Last updated: 2026-06-12

Inference Runtime

Moe Gate Topk

All API Sections

T-CPU MOE_GATE_TOPK implementation.

Computes router logits from a GGUF gate matrix, then selects and normalizes the active expert weights using the same routing rules as the Vulkan path.

3 exports shown

enum

RoutingRule

#
pub const RoutingRule = enum

Selection rule applied after the router projection to convert logits into expert weights.

src/zinc_rt/isa/cpu_zig/moe_gate_topk.zig:12

struct

Params

#
pub const Params = struct

Inputs and outputs for one MoE gate + top-k call.

Parameters

raw_data
Raw GGUF tensor bytes for the router matrix `[num_experts, hidden_dim]`.
tensor_type
GGML quantization format of `raw_data` (forwarded to `dequant.row`).
hidden
Hidden state of length `hidden_dim`.
row_scratch
Caller-owned scratch of length `>= hidden_dim` for one dequantized router row.
logits
Destination router logits of length `num_experts`; capped at 256 experts.
k
Number of experts to select; must satisfy `1 <= k <= logits.len`.
output_ids
Destination expert indices of length `>= k`.
output_weights
Destination per-expert weights of length `>= k`, summing to 1 after the call.
rule
Routing rule that decides how the top-k weights are computed (see `RoutingRule`).

src/zinc_rt/isa/cpu_zig/moe_gate_topk.zig:30

function

run

#
pub fn run(params: Params) !void

Project the hidden state through the router matrix, then select and normalize the top-k experts.

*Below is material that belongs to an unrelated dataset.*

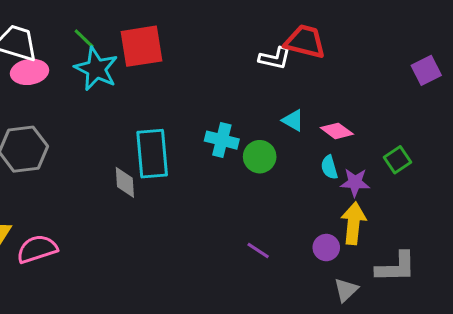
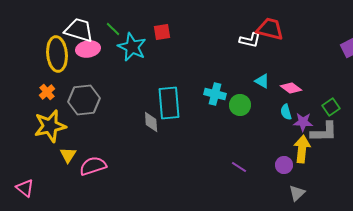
green line: (84, 39) -> (113, 29), moved
red square: (142, 46) -> (162, 32), size x0.6
gray L-shape: (396, 267) -> (324, 132), moved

First fills `logits` row by row (matvec via `dequant.row`), then dispatches on `rule` to either `softmax_all` (softmax across all experts, pick top-k, renormalize) or `softmax_selected` (pick top-k by raw logit, softmax across that subset). `error.InvalidTopK` when `k` is zero or larger than the expert count, `error.ShapeMismatch` when scratch or output slices are too small, otherwise void.

Parameters

params
Router weights, hidden state, scratch buffers, selection size, and outputs; see `Params`.

Returns

`error.EmptyInput` for empty inputs, `error.TooManyExperts` when `logits.len > 256`,

src/zinc_rt/isa/cpu_zig/moe_gate_topk.zig:50